O Ipesq é uma organização civil de fins não econômicos, de caráter filantrópico, fundada em 2008. O instituto recebe recursos através de doações de padrinhos, que doam valores por meio do projeto Amor Sem Dimensões.
A Zika congênita como ameaça
Médica Adriana Melo em 2016
Artur Lira/G1
Após conseguir confirmar sua tese, a pesquisadora Adriana Melo conta que ainda enfrentou pelo menos mais duas grandes dificuldades nesse caminho: convencer as autoridades sobre a relação entre o Zika vírus e a microcefalia, e pensar políticas públicas para essas crianças.
A médica explica que, quando a doença foi descoberta, em meados de 2014, todos achavam que a Zika era uma espécie de dengue mais leve. Já naquela época, Adriana lembra que existia uma dificuldade em convencer as autoridades de que havia um novo vírus.
“O primeiro grande desafio foi convencer as autoridades de que realmente, o vírus – a gente já sabia que estava circulando – poderia causar danos ao cérebro do feto. Depois, o último grande desafio foi pensar em políticas públicas para essas crianças, porque uma doença nova… Como é que a gente ia prestar assistência se a gente tem, ainda hoje, uma grande dificuldade em cuidar de crianças com deficiência no Brasil?”, afirmou Adriana.
Adriana afirma que ainda existem casos de microcefalia e critica a falta de investigação aprofundada em alguns deles. Segundo ela, é fundamental que as mães saibam se a doença foi causada por zika, toxoplasmose, alcoolismo materno ou até mesmo por fatores genéticos.
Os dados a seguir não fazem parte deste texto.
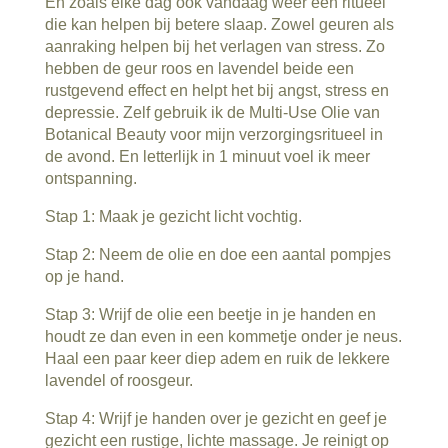
En zoals elke dag ook vandaag weer een ritueel
die kan helpen bij betere slaap. Zowel geuren als
aanraking helpen bij het verlagen van stress. Zo
hebben de geur roos en lavendel beide een
rustgevend effect en helpt het bij angst, stress en
depressie. Zelf gebruik ik de Multi-Use Olie van
Botanical Beauty voor mijn verzorgingsritueel in
de avond. En letterlijk in 1 minuut voel ik meer
ontspanning.
Stap 1: Maak je gezicht licht vochtig.
Stap 2: Neem de olie en doe een aantal pompjes
op je hand.
Stap 3: Wrijf de olie een beetje in je handen en
houdt ze dan even in een kommetje onder je neus.
Haal een paar keer diep adem en ruik de lekkere
lavendel of roosgeur.
Stap 4: Wrijf je handen over je gezicht en geef je
gezicht een rustige, lichte massage. Je reinigt op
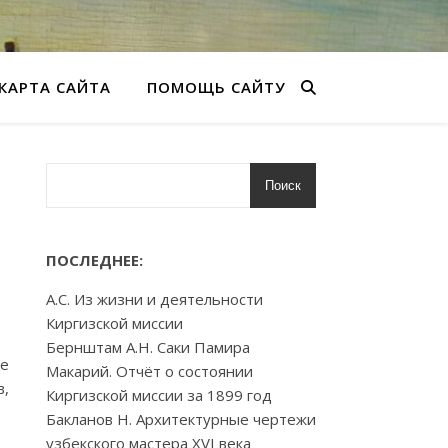
КАРТА САЙТА
ПОМОЩЬ САЙТУ
Поиск
ПОСЛЕДНЕЕ:
А.С. Из жизни и деятельности
Киргизской миссии
Бернштам А.Н. Саки Памира
ле
Макарий. Отчёт о состоянии
в,
Киргизской миссии за 1899 год
Бакланов Н. Архитектурные чертежи
узбекского мастера XVI века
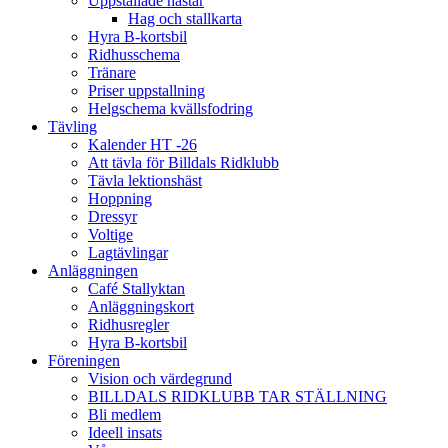
Uppstallade hästar
Hag och stallkarta
Hyra B-kortsbil
Ridhusschema
Tränare
Priser uppstallning
Helgschema kvällsfodring
Tävling
Kalender HT -26
Att tävla för Billdals Ridklubb
Tävla lektionshäst
Hoppning
Dressyr
Voltige
Lagtävlingar
Anläggningen
Café Stallyktan
Anläggningskort
Ridhusregler
Hyra B-kortsbil
Föreningen
Vision och värdegrund
BILLDALS RIDKLUBB TAR STÄLLNING
Bli medlem
Ideell insats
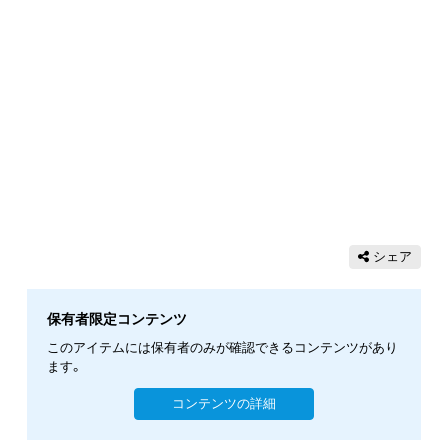
シェア
保有者限定コンテンツ
このアイテムには保有者のみが確認できるコンテンツがあり
ます。
コンテンツの詳細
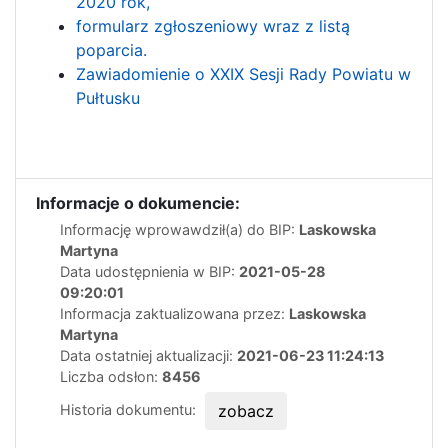
2020 rok,
formularz zgłoszeniowy wraz z listą
poparcia.
Zawiadomienie o XXIX Sesji Rady Powiatu w
Pułtusku
Informacje o dokumencie:
Informację wprowawdził(a) do BIP:
Laskowska
Martyna
Data udostępnienia w BIP:
2021-05-28
09:20:01
Informacja zaktualizowana przez:
Laskowska
Martyna
Data ostatniej aktualizacji:
2021-06-23 11:24:13
Liczba odsłon:
8456
Historia dokumentu:
zobacz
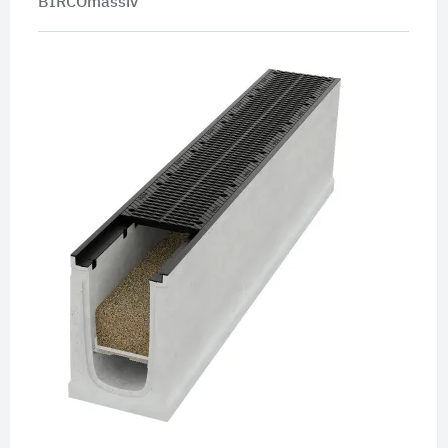
BIRCOmassiv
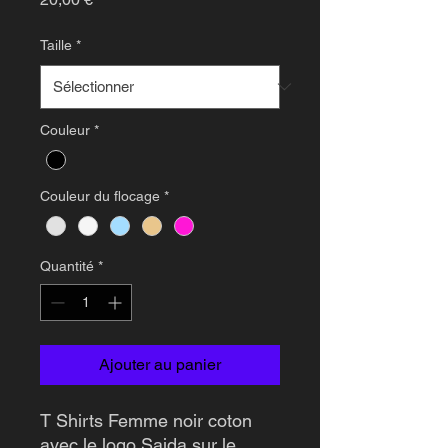
Taille
*
Couleur
*
Couleur du flocage
*
Quantité
*
Ajouter au panier
T Shirts Femme noir coton
avec le logo Saida sur le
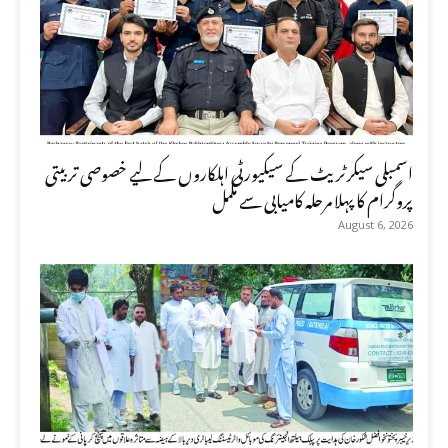
اسمبلی سیکرٹریٹ کے سیکیورٹی اہلکاروں کے لیے خصوصی تربیتی
پروگرام کا پہلا مرحلہ کامیابی سے مکمل
August 6, 2026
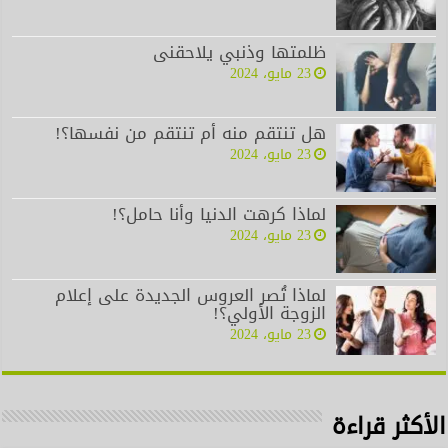
ظلمتها وذنبي يلاحقنى
23 مايو، 2024
هل تنتقم منه أم تنتقم من نفسها؟!
23 مايو، 2024
لماذا كرهت الدنيا وأنا حامل؟!
23 مايو، 2024
لماذا تُصر العروس الجديدة على إعلام
الزوجة الأولي؟!
23 مايو، 2024
الأكثر قراءة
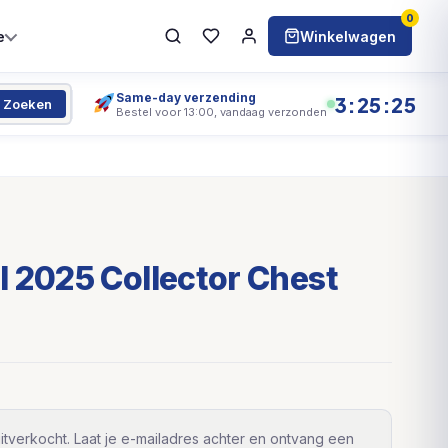
0
e
Winkelwagen
Same-day verzending
3:25:24
Zoeken
Bestel voor 13:00, vandaag verzonden
 2025 Collector Chest
itverkocht. Laat je e-mailadres achter en ontvang een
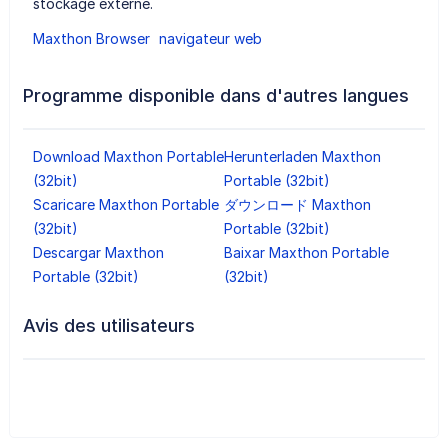
stockage externe.
Maxthon Browser
navigateur web
Programme disponible dans d'autres langues
Download Maxthon Portable
Herunterladen Maxthon
(32bit)
Portable (32bit)
Scaricare Maxthon Portable
ダウンロード Maxthon
(32bit)
Portable (32bit)
Descargar Maxthon
Baixar Maxthon Portable
Portable (32bit)
(32bit)
Avis des utilisateurs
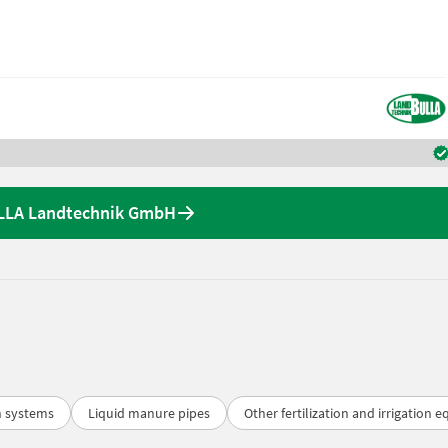
ULLA Landtechnik GmbH
on systems
Liquid manure pipes
Other fertilization and irrigation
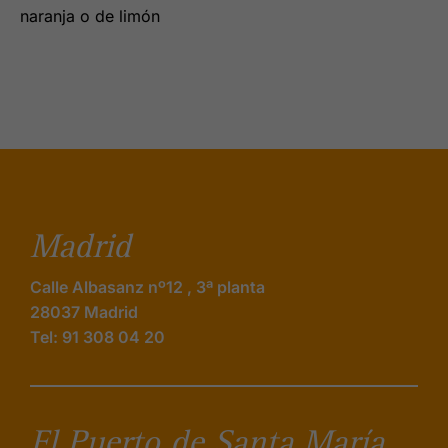
naranja o de limón
Madrid
Calle Albasanz nº12 , 3ª planta
28037 Madrid
Tel: 91 308 04 20
El Puerto de Santa María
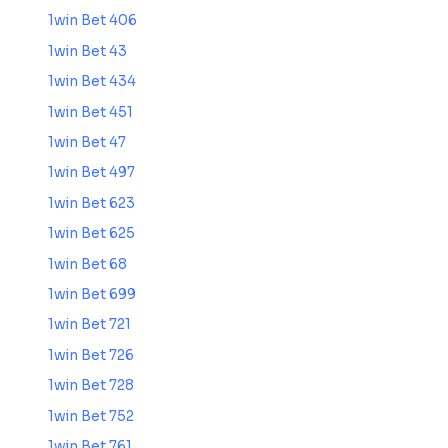
1win Bet 406
1win Bet 43
1win Bet 434
1win Bet 451
1win Bet 47
1win Bet 497
1win Bet 623
1win Bet 625
1win Bet 68
1win Bet 699
1win Bet 721
1win Bet 726
1win Bet 728
1win Bet 752
1win Bet 761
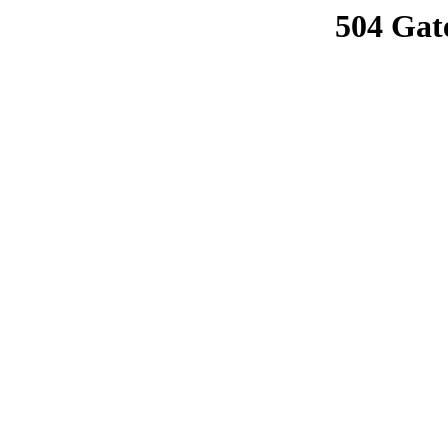
504 Gat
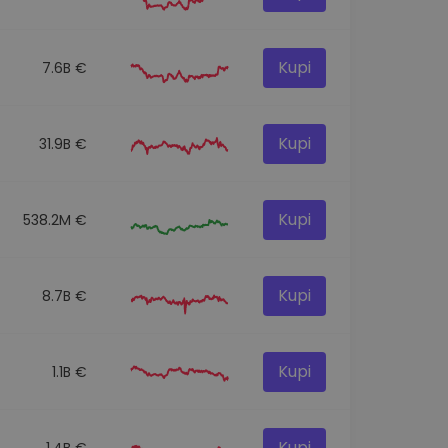
Kupi
7.6B €
Kupi
31.9B €
Kupi
538.2M €
Kupi
8.7B €
Kupi
1.1B €
Kupi
1.4B €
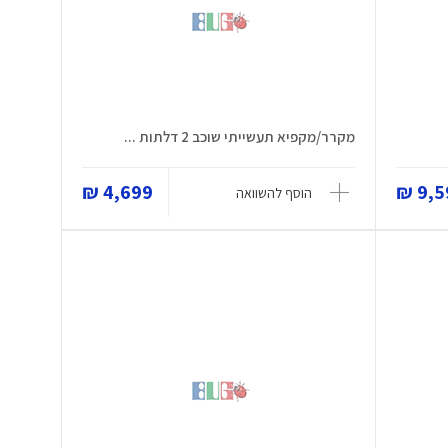
מקרר/מקפיא תעשייתי שוכב 2 דלתות ...
4,699 ₪
9,59
הוסף להשוואה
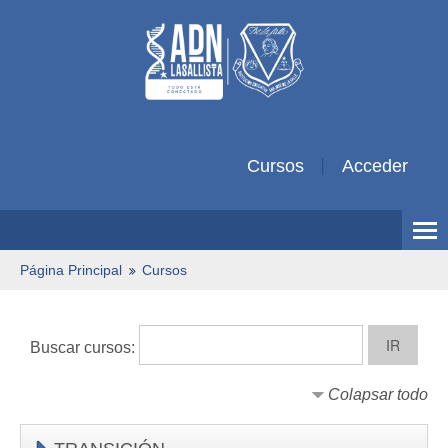
Cursos
Acceder
Español - Internacional ‎(es)‎
Página Principal
Cursos
Buscar cursos:
Colapsar todo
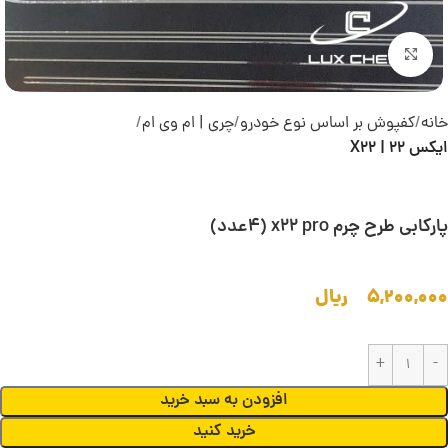
بزرگنمایی تصویر
خانه
کفپوش بر اساس نوع خودرو
چری | ام وی ام
ایکس 22 | X22
پارکابی طرح چرم x22 pro (4عدد)
۵,۲۰۰,۰۰۰
ریال
افزودن به سبد خرید
خرید کنید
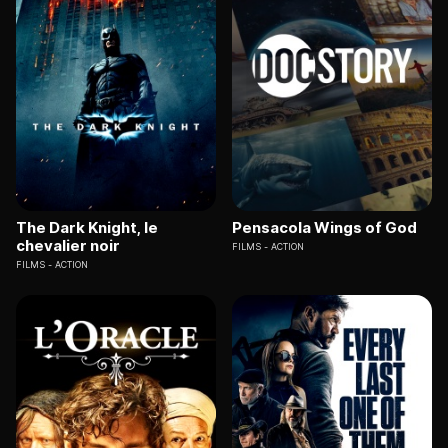
The Dark Knight, le
Pensacola Wings of God
chevalier noir
FILMS
ACTION
FILMS
ACTION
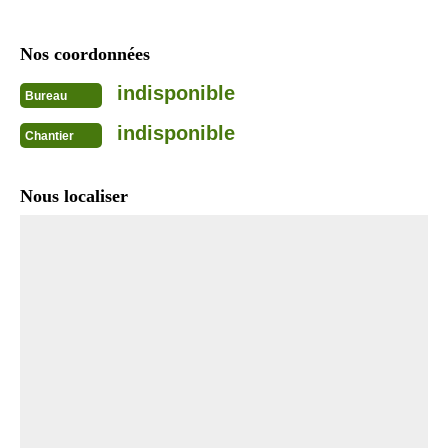
Nos coordonnées
indisponible
Bureau
indisponible
Chantier
Nous localiser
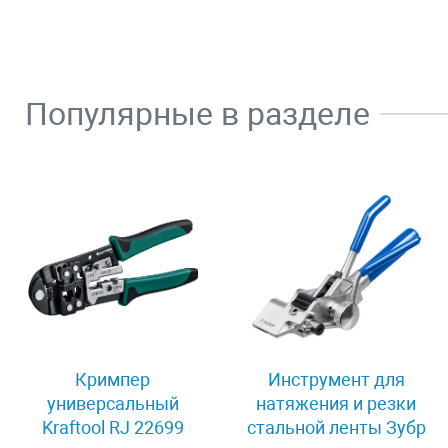
Популярные в разделе
Кримпер
Инструмент для
универсальный
натяжения и резки
Kraftool RJ 22699
стальной ленты Зубр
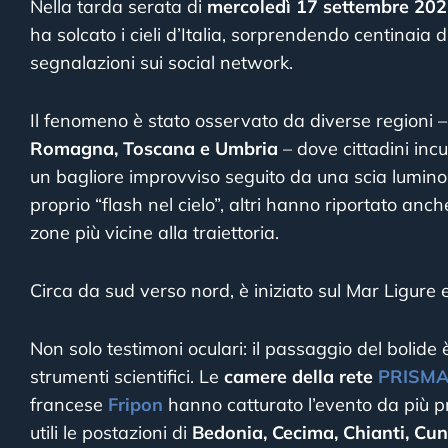
Nella tarda serata di
mercoledì 17 settembre 20
ha solcato i cieli d’Italia, sorprendendo centinaia
segnalazioni sui social network.
Il fenomeno è stato osservato da diverse regioni –
Romagna, Toscana e Umbria
– dove cittadini incu
un bagliore improvviso seguito da una scia lumino
proprio “flash nel cielo”, altri hanno riportato anc
zone più vicine alla traiettoria.
Circa da sud verso nord, è iniziato sul Mar Ligure 
Non solo testimoni oculari: il passaggio del bolide
strumenti scientifici. Le
camere della rete
PRISM
francese
Fripon
hanno catturato l’evento da più pr
utili le postazioni di
Bedonia, Cecima, Chianti, Cun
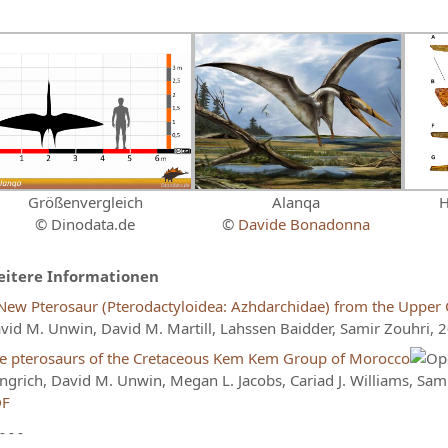
Größenvergleich
Alanqa
H
© Dinodata.de
©
Davide Bonadonna
itere Informationen
New Pterosaur (Pterodactyloidea: Azhdarchidae) from the Upper
vid M. Unwin, David M. Martill, Lahssen Baidder, Samir Zouhri, 
e pterosaurs of the Cretaceous Kem Kem Group of Morocco
ngrich, David M. Unwin, Megan L. Jacobs, Cariad J. Williams, Sami
DF
 - - -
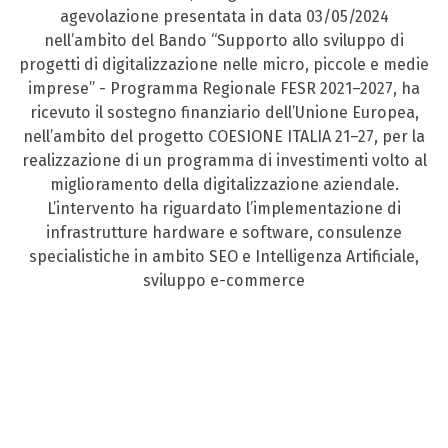
agevolazione presentata in data 03/05/2024
nell’ambito del Bando “Supporto allo sviluppo di
progetti di digitalizzazione nelle micro, piccole e medie
imprese” - Programma Regionale FESR 2021–2027, ha
ricevuto il sostegno finanziario dell’Unione Europea,
nell’ambito del progetto COESIONE ITALIA 21–27, per la
realizzazione di un programma di investimenti volto al
miglioramento della digitalizzazione aziendale.
L’intervento ha riguardato l’implementazione di
infrastrutture hardware e software, consulenze
specialistiche in ambito SEO e Intelligenza Artificiale,
sviluppo e-commerce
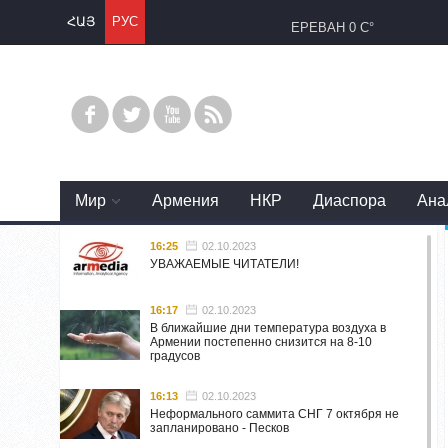
ՀԱՅ
РУС
ЕРЕВАН
0 C°
Mир
Армения
НКР
Диаспора
Ана
16:25
02.10.2023
УВАЖАЕМЫЕ ЧИТАТЕЛИ!
16:17
02.10.2023
В ближайшие дни температура воздуха в
Армении постепенно снизится на 8-10
градусов
16:13
02.10.2023
Неформального саммита СНГ 7 октября не
запланировано - Песков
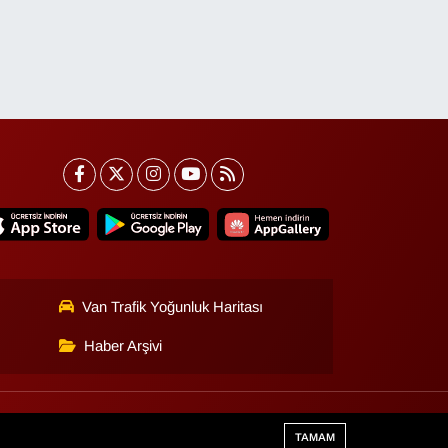
Van Trafik Yoğunluk Haritası
Haber Arşivi
Haber Yazılımı:
TE Bilişim
TAMAM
“Sempre me doeu muito, e eu dizia isso muito antes do Zika: enterrar uma pessoa sem saber de quê morreu. Porque um país que não conhece as suas causas de mortalidade não vai mudar nunca. É como se fosse normal pra gente. Eu não acho isso normal. Minha cabeça de médica, pesquisadora e mãe junta tudo num canto só. Eu não acho normal você não saber do que essa pessoa tá doente, não investigar a fundo. Então, a gente normalizou isso”, critica a pesquisadora.
O que é a Zika congênita?
O Ministério da Saúde descreve a Zika congênita como um conjunto de anomalias que podem incluir alterações visuais, auditivas e neuropsicomotoras. A doença é causada pela exposição do feto à infecção pelo Zika vírus durante a gestação.
Em novembro de 2015, a doença foi considerada um evento de Emergência em Saúde Pública de Importância Nacional e, em fevereiro do ano seguinte, a Organização Mundial da Saúde (OMS) declarou que se tratava de uma emergência internacional.
O Zika vírus é transmitido ao ser humano pela picada da fêmea de mosquitos, especialmente da espécie Aedes aegypti. O vírus também pode ser transmitido por meio de relações sexuais e transfusão sanguínea.
Segundo um boletim epidemiológico, divulgado em março pelo Ministério da Saúde, foram notificados 22.251 casos suspeitos de Zika congênita entre os anos de 2015 e 2023. Cerca de 3.742 (16,8%) desses casos foram confirmados para alguma infecção congênita. Do total de casos confirmados, 1.828 (48,9%) foram classificados como casos de Zika Congênita, e destes, 1.380 (75,5%) ocorreram na Região Nordeste.
O documento concluiu que o número de casos suspeitos notificados estão reduzindo desde 2017, mas é necessário continuar vigilante para identificar novos casos e surtos. Do total de casos notificados entre 2015 e 2023, 2.877 (12,9%) ainda continuam em investigação.